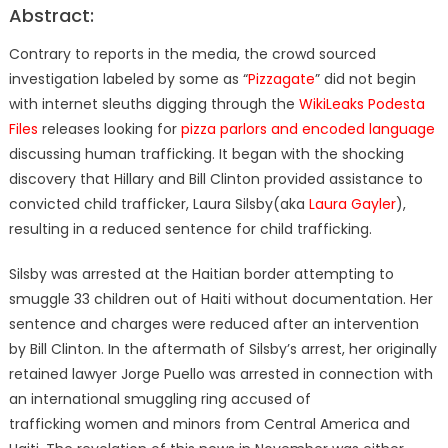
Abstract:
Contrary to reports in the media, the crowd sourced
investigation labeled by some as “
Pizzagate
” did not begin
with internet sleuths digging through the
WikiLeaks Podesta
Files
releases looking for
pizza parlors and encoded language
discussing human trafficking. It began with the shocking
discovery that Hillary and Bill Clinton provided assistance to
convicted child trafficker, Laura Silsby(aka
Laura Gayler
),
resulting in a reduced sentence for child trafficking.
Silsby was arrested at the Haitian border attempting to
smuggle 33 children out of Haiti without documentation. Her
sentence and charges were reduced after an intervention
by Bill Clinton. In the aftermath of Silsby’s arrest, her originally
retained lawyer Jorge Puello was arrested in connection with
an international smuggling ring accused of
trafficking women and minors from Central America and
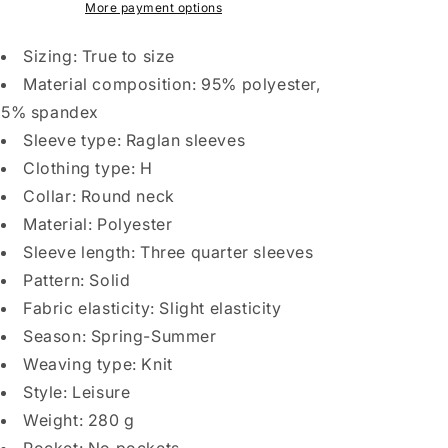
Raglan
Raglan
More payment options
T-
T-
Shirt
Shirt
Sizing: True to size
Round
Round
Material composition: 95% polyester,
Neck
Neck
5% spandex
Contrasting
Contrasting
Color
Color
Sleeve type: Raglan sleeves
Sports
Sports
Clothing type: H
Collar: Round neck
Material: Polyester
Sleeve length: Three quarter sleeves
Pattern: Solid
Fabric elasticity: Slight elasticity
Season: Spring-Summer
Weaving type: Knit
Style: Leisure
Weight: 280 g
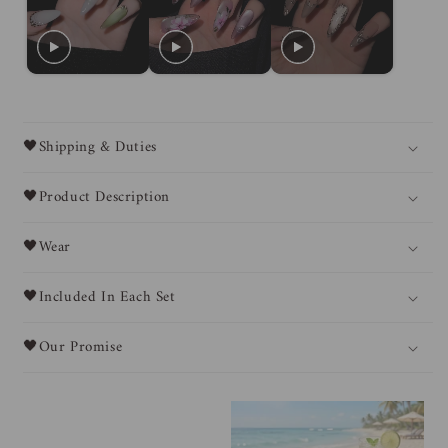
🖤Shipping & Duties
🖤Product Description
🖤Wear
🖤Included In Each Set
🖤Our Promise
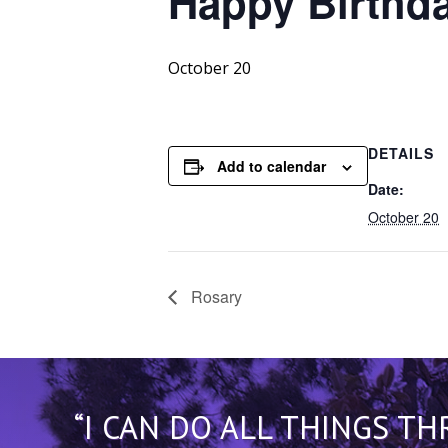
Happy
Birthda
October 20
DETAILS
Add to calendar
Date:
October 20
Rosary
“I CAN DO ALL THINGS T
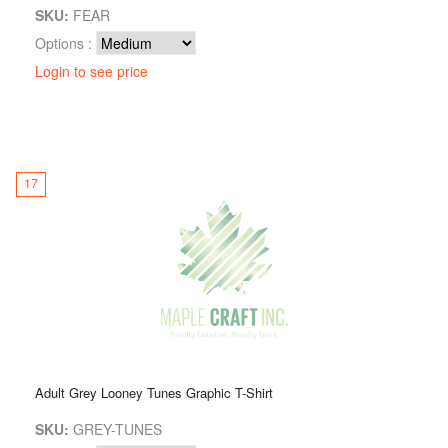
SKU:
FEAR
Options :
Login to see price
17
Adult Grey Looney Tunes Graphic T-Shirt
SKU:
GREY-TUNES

________

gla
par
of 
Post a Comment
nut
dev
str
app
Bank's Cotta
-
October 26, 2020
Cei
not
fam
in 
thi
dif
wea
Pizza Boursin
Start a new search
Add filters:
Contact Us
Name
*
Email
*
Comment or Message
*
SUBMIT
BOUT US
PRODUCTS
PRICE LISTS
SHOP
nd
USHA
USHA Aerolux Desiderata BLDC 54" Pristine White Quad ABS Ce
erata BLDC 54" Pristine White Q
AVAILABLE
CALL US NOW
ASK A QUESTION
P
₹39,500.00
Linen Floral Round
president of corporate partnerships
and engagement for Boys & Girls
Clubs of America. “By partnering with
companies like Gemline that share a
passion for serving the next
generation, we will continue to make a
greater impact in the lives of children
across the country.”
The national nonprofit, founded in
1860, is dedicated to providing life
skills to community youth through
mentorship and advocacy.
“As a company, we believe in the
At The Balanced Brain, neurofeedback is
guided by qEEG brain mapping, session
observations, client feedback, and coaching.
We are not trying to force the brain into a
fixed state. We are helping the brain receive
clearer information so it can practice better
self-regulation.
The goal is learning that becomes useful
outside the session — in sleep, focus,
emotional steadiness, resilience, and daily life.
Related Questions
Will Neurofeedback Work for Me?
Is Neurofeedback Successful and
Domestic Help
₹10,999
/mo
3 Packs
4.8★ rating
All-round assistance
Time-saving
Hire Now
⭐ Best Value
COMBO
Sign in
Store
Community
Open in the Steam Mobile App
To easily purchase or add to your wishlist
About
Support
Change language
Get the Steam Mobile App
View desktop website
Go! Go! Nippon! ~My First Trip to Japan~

________

## [About this task]
Among the entries above, identify all lines with "through" and copy them.

## [Task result]
with internet sleuths digging through the
skills to community youth through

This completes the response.